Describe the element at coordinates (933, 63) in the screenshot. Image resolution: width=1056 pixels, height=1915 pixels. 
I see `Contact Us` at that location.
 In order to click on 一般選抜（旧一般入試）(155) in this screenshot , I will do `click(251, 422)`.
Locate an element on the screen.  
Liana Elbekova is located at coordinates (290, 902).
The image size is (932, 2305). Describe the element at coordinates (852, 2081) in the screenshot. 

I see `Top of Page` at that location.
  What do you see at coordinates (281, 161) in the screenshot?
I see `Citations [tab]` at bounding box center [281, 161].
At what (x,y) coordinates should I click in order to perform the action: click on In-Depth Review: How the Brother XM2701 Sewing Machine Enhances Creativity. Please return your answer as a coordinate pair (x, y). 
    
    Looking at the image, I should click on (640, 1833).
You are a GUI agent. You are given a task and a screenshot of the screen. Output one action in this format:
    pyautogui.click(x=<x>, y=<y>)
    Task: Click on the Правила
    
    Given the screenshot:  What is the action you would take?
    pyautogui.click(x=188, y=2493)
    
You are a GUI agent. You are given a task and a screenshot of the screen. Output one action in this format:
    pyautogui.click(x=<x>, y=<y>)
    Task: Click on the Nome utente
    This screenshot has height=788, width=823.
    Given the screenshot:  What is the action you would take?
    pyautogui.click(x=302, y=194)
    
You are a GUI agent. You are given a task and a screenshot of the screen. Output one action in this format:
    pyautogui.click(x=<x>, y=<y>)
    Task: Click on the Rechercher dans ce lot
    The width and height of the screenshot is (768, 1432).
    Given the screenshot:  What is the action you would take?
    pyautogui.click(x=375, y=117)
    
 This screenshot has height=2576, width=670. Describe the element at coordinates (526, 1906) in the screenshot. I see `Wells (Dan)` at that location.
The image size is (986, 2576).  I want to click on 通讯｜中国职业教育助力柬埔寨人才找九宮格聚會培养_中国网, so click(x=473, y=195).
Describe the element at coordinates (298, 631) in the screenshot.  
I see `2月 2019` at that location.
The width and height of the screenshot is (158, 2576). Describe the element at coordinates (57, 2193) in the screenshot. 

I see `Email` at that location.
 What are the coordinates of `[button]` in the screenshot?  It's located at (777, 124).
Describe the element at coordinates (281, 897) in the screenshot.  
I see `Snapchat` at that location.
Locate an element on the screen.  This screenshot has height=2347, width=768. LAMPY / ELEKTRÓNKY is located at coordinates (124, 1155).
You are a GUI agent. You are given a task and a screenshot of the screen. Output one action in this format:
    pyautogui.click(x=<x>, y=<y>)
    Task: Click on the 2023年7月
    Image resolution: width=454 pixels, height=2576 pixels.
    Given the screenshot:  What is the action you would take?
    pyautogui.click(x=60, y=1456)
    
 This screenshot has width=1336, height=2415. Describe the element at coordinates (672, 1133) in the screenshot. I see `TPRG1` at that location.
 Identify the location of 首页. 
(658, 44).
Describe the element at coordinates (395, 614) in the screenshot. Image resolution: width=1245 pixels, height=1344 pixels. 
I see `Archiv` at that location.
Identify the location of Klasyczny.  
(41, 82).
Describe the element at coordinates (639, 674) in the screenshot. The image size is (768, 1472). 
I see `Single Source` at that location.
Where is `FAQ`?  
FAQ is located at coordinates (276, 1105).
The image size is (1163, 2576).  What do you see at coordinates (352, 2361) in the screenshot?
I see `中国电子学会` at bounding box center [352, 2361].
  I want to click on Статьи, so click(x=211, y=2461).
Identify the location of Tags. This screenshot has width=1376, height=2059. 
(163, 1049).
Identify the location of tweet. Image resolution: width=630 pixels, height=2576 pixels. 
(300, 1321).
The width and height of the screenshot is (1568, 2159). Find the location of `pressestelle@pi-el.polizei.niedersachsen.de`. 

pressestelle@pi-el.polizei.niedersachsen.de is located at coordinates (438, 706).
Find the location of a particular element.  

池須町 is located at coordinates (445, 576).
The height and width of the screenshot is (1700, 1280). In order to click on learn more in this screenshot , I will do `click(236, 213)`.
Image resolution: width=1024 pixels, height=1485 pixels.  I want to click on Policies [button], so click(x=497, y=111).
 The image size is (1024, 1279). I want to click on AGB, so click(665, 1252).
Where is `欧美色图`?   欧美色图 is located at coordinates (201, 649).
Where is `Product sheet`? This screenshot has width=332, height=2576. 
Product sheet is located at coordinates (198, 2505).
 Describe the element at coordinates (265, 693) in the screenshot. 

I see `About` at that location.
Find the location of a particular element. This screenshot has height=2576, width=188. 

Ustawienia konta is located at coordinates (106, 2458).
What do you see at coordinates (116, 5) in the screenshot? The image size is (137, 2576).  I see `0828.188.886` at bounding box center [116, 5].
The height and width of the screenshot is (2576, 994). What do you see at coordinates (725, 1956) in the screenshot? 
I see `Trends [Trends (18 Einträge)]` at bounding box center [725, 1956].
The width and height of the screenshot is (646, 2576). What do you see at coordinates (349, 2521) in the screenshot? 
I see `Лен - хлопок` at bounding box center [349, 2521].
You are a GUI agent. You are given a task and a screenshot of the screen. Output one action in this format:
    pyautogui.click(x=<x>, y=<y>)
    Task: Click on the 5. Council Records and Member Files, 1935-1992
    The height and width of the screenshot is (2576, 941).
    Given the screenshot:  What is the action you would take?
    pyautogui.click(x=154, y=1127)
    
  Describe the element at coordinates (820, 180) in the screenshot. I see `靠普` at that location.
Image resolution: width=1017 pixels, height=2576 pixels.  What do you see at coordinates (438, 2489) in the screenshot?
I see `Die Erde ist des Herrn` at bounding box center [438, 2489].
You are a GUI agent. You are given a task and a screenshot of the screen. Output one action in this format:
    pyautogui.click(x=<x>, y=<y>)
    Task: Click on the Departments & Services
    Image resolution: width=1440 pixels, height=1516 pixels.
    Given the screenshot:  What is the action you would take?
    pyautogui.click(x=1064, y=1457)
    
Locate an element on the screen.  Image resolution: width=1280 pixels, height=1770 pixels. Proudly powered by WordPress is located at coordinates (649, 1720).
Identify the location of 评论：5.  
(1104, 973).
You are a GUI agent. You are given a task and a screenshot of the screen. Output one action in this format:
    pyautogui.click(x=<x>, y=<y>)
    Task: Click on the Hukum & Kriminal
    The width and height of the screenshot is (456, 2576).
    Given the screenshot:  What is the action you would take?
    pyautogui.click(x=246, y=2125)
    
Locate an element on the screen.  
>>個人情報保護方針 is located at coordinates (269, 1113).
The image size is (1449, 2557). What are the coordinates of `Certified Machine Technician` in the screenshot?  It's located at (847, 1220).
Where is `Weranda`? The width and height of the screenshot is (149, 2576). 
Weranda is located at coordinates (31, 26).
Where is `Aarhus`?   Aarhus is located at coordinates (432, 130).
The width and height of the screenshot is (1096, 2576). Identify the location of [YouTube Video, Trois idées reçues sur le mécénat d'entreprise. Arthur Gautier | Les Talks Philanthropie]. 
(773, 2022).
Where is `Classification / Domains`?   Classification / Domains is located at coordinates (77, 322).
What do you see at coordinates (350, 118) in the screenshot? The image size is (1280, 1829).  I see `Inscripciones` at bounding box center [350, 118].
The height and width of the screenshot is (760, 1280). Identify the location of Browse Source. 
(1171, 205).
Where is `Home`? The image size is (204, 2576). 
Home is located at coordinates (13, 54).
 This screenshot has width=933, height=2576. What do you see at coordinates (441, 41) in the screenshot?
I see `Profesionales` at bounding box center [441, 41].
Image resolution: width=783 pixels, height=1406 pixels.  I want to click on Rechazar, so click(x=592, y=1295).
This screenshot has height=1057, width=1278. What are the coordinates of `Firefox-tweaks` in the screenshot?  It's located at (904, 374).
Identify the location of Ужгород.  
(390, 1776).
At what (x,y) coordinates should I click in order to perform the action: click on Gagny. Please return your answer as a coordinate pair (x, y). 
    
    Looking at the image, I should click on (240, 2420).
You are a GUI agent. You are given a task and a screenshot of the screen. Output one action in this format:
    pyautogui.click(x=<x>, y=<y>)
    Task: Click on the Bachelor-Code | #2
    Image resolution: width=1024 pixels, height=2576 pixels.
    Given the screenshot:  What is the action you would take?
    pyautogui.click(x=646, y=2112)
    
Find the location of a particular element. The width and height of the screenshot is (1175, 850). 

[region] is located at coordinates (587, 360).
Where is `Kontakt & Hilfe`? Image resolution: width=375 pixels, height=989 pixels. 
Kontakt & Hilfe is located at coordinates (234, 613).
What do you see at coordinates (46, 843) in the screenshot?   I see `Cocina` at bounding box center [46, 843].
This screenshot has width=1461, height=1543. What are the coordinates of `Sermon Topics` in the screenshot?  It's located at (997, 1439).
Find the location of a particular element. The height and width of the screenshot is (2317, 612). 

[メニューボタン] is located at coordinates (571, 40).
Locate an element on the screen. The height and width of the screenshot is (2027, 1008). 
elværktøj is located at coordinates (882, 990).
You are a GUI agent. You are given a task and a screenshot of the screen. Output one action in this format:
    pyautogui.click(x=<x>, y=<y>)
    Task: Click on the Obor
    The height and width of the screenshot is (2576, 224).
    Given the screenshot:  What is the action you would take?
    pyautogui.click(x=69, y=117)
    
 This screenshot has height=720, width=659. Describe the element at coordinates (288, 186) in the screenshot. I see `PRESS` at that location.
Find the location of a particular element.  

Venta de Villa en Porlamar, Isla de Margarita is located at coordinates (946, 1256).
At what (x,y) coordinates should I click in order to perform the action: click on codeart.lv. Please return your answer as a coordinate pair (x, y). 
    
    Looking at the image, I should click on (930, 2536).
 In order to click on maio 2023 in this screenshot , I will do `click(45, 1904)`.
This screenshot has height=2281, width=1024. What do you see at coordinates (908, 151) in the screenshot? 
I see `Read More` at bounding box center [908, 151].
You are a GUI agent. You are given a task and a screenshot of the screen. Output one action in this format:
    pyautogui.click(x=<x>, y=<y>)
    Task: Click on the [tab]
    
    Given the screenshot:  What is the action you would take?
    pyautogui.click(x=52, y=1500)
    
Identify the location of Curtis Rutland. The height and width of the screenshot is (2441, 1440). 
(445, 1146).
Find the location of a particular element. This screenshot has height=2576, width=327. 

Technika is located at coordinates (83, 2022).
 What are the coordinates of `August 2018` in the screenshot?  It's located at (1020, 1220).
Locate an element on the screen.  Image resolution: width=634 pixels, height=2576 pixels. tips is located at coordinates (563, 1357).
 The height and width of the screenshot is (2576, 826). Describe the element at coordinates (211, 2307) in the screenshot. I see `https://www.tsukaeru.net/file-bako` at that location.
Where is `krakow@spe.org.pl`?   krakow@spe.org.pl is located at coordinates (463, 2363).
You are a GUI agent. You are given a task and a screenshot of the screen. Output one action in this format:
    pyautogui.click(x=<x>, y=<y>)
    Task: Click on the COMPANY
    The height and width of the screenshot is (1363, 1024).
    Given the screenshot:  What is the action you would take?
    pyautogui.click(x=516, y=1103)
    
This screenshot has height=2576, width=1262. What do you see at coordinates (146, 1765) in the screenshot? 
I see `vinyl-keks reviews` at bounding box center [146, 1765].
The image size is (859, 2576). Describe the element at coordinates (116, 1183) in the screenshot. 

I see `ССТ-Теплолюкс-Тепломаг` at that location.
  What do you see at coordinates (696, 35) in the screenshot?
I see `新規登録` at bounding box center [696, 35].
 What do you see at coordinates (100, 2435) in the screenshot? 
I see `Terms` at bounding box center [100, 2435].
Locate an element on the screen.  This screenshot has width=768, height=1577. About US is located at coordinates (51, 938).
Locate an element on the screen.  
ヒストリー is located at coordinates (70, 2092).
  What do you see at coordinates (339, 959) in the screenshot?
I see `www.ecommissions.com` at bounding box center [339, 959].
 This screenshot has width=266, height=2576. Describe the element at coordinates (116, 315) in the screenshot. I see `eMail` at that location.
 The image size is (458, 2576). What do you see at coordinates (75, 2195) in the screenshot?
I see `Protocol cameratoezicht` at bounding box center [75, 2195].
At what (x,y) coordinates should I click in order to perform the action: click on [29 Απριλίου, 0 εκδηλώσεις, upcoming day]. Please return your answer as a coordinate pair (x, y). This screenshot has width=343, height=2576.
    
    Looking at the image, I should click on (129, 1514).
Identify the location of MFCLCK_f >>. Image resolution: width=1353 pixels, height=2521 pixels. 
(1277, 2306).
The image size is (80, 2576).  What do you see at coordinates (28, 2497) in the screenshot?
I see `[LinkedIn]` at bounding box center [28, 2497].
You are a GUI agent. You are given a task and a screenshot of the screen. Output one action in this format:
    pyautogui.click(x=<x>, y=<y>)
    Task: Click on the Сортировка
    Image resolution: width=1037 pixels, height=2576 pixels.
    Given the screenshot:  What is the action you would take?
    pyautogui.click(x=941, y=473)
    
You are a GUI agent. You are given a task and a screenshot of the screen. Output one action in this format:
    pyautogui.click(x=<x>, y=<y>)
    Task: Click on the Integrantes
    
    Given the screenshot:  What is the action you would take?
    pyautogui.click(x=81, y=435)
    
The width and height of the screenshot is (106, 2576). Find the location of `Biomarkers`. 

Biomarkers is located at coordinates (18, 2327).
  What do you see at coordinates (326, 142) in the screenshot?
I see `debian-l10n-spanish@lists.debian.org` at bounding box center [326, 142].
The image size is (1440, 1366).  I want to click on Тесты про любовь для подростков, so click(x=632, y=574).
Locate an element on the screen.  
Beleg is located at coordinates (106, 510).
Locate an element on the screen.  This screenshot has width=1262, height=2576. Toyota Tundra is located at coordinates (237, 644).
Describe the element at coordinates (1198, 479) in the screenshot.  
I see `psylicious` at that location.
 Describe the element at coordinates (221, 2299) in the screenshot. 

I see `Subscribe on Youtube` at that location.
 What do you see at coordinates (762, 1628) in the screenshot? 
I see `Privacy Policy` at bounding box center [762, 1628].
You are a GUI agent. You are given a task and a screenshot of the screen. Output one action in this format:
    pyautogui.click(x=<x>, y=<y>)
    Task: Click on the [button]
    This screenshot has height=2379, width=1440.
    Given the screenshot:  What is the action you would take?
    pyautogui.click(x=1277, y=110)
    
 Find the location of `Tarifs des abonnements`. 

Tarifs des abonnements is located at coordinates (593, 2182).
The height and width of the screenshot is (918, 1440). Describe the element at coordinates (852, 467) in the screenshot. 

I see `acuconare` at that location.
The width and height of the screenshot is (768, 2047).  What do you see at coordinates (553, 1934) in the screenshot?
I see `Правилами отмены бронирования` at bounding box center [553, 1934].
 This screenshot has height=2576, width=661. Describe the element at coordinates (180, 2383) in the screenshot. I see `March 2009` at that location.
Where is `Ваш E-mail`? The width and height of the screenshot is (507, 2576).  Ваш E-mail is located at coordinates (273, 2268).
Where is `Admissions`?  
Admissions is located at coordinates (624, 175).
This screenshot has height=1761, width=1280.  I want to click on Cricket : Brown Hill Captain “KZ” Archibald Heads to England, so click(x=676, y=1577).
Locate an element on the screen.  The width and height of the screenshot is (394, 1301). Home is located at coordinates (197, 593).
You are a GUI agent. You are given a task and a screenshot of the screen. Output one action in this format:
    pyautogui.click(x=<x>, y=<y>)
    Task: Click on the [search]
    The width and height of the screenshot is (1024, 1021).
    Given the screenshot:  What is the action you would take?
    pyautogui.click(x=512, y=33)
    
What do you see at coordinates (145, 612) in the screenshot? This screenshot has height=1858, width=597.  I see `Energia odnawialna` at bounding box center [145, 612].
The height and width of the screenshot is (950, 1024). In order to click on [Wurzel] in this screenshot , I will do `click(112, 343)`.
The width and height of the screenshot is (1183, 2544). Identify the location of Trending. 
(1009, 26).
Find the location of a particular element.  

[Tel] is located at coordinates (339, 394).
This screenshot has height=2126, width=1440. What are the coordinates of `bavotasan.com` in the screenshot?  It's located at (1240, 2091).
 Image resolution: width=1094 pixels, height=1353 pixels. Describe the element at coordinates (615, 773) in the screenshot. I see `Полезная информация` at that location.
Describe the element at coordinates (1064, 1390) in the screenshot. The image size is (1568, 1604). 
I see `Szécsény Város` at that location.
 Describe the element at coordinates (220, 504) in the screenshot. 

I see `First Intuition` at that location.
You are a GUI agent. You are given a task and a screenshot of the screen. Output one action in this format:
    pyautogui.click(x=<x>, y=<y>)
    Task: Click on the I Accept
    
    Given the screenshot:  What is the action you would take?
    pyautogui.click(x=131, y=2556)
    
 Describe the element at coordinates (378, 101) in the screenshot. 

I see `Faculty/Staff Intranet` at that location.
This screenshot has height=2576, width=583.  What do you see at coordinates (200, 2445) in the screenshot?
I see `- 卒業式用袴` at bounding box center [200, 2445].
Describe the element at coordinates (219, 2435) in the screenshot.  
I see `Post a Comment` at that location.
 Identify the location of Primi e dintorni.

########################################

(DIRECTIONS)
Please count the lines in the material above that hold the word "will", and give only the total.

(COMPLETED TASK)
4